VP Bank presents Strategy 2026
A new strategy cycle starts this year for the VP Bank Group, details of which can be found in a press release issued by the Vaduz-based private banking group. By the end of 2026, the bank plans to have completed its transformation into a wealth management service provider for intermediaries and high net worth private customers, the press release explains further. The implementation of Strategy 2026 will build upon the bank’s “Liechtenstein roots” as well as a “strong focus on the topic of sustainability”, the VP Bank Group writes.
Within the framework of this strategy, both internal and third-party services are to be pooled in bespoke financial solutions that are then made available through either personal or digital consultancy services. In short, VP Bank intends to develop into an international open wealth service pioneer, the press release states. “Based on our DNA in intermediary services and private clients, our 2026 strategy is building on the opportunities we have thanks to key trends such as digitalization, sustainability and growth in the Asia region”, comments Paul Arni, CEO of VP Bank, in the press release.

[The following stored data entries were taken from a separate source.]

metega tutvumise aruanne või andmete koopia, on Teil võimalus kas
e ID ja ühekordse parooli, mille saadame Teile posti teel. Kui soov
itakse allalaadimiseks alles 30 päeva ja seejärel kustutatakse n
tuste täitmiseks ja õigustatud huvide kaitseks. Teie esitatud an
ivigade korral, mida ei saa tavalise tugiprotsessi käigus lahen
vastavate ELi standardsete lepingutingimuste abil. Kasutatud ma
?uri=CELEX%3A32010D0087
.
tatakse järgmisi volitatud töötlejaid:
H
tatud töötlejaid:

A series of financial goals are also linked to the implementation of Strategy 2026. In specific terms, the VP Bank Group is seeking to generate a profit of 100 million Swiss francs by the end of 2026. By the same time, the profit margin should be greater than 15 basis points on assets under management, while the cost-income ratio should stand at a maximum of 70 percent. In terms of customer assets, the VP Bank Group indicates that at least 4 per cent net new money for client assets under management per year across the entire cycle will be the aim.

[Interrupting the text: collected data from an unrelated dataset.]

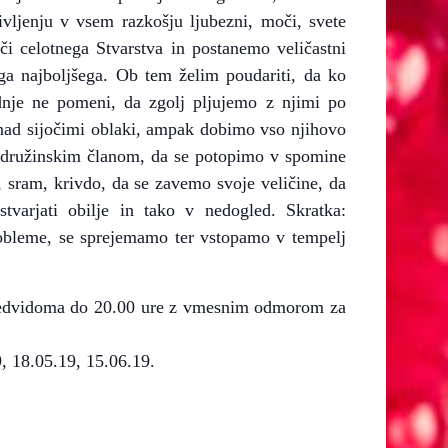
ljenju v vsem razkošju ljubezni, moči, svete
či celotnega Stvarstva in postanemo veličastni
ega najboljšega. Ob tem želim poudariti, da ko
dnje ne pomeni, da zgolj pljujemo z njimi po
nad sijočimi oblaki, ampak dobimo vso njihovo
z družinskim članom, da se potopimo v spomine
h, sram, krivdo, da se zavemo svoje veličine, da
tvarjati obilje in tako v nedogled. Skratka:
robleme, se sprejemamo ter vstopamo v tempelj
 predvidoma do 20.00 ure z vmesnim odmorom za
, 18.05.19, 15.06.19.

In the 2020 financial year, the VB Bank Group posted group net profit of 41.6 million Swiss francs, down from 73.5 million Swiss francs in 2019. A total of 1.4 billion Swiss francs was recorded under net new money for the reporting year, while customer assets under management totaled 47.4 billion as at year-end 2020. At 69.3 percent, the cost-income ratio was 1.7 percentage points above the value recorded in the prior year.